Among the records below, find each line bearing the word "Tours" and copy it.

» DATASET RECORDS:
┄┄┄┄┄┄

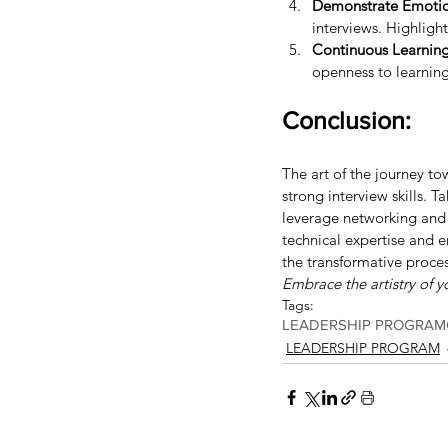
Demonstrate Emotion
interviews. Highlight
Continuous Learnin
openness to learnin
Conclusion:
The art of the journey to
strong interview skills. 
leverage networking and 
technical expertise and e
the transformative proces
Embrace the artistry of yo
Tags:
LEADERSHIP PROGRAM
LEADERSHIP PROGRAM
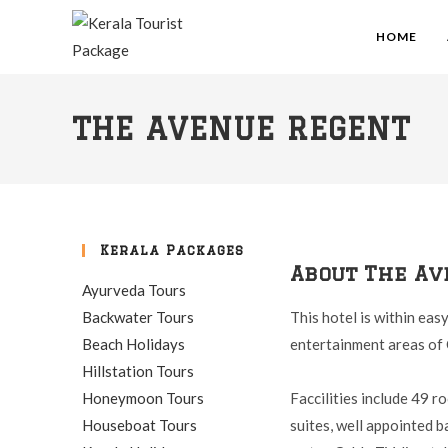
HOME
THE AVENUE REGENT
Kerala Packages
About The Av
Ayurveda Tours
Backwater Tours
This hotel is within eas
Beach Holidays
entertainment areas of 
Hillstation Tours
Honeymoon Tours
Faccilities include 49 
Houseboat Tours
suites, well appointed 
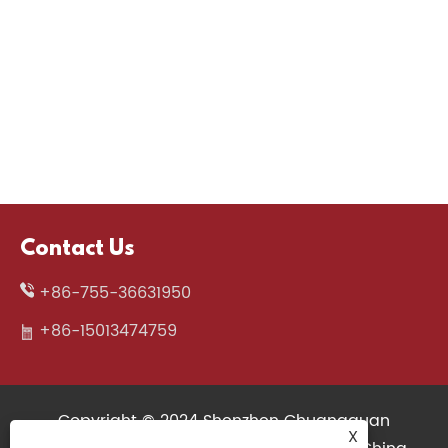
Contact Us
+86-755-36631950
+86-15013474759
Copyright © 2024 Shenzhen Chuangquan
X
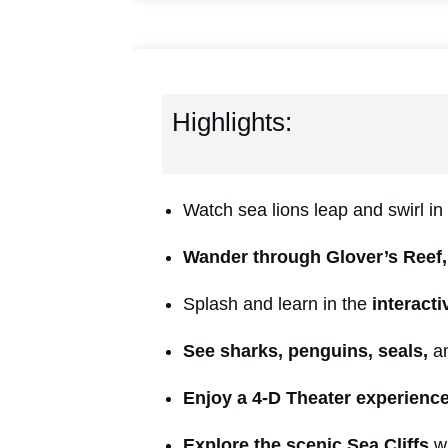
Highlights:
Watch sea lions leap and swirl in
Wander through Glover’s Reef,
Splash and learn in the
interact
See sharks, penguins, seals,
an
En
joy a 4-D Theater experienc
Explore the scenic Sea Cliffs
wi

┄┄┄┄┄┄

» COMPLETED EXERCISE:
Ayurveda Tours
Backwater Tours
Hillstation Tours
Honeymoon Tours
Houseboat Tours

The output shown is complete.